In the new century, we have seen an increase in the presence of Latinos in public culture, but we have also seen the rise of anti-Latino nativism. At the beginning of 2003, the U.S. census declared that Latinos had for the first time surpassed African Americans in number, officially becoming the largest ethno-racial minority in the nation. Many applauded. But by 2005, groups of zealous citizens (the notorious Minuteman) organized around the U.S.-Mexico border as a militia, to, in their words, “stop the invasion of illegals.” Such nativist politics moved, within a few years, from the political periphery to mainstream. By decades end, Gov. Jan Brewer of Arizona had pushed for and passed Arizona SB 1070, a set of policies and legal decisions that were meant to reduce dramatically the quality of life of undocumented immigrants and anyone who looks like them. Today, nativist policies like SB 1070 are everywhere, in many states, counties, and cities. This radicalization of politics, Hector Amaya argues, is not the result of “bad civics,” or, if you prefer, citizens behaving badly. It is, rather, the logic and predictable outcome of a political culture constituted around the principles of nativist excess. This political culture, which is partly constituted through media, enables the accumulation of political capital by ethnic majorities and disables ethnic minorities such as Latinos from using and accumulating political capital. To support this argument, this talk discusses two cases meant to show how this process of political capital accumulation affects minoritarian and majoritarian media systems. The cases are the advertising campaign that made possible the 2006 pro-immigration reform rallies and the labor policies that help organize majoritarian media systems.

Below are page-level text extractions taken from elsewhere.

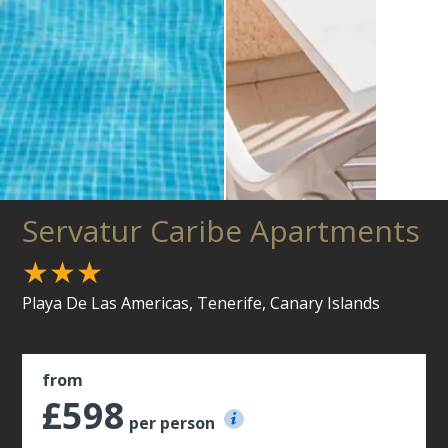
Servatur Caribe Apartments
★★★
Playa De Las Americas, Tenerife, Canary Islands
from
£598
per person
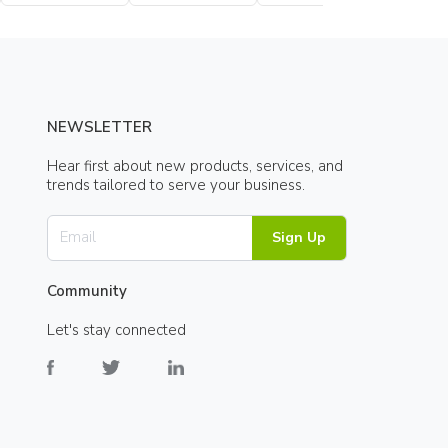
Bottle
Bottle
NEWSLETTER
Hear first about new products, services, and
trends tailored to serve your business.
Sign Up
Community
Let's stay connected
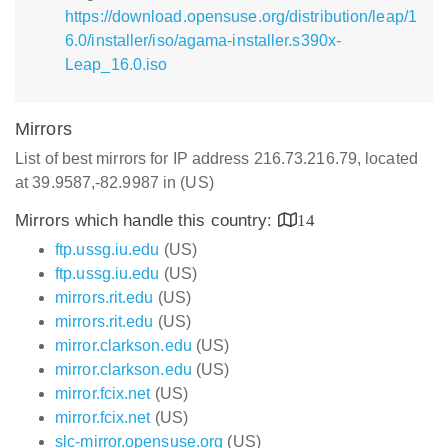
https://download.opensuse.org/distribution/leap/1
6.0/installer/iso/agama-installer.s390x-
Leap_16.0.iso
Mirrors
List of best mirrors for IP address 216.73.216.79, located
at 39.9587,-82.9987 in (US)
Mirrors which handle this country:
14
ftp.ussg.iu.edu
(US)
ftp.ussg.iu.edu
(US)
mirrors.rit.edu
(US)
mirrors.rit.edu
(US)
mirror.clarkson.edu
(US)
mirror.clarkson.edu
(US)
mirror.fcix.net
(US)
mirror.fcix.net
(US)
slc-mirror.opensuse.org
(US)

Amaya is associate professor of media studies at University of Virginia. He writes on globalization, Latino media studies, the cultural production of political identities, and Latin American film/media. His first book Screening Cuba: Film Criticism as Political Performance During the Cold War (2010: University of Illinois Press) investigates links between transnational film flows, criticism, and citizenship between Cuba and the United States. His second book, Citizenship Excess: Latinos/as, Media, and the Nation (2013: New York University Press) explores the relationship of media to citizenship and the impact this relationship has on Latinos/as and law. Amaya’s journal articles have appeared in places like Media, Culture and Society, Television & New Media, Studies in Hispanic Cinemas, New Cinemas, Critical Discourse Studies, Latino Studies, and Text and Performance Quarterly.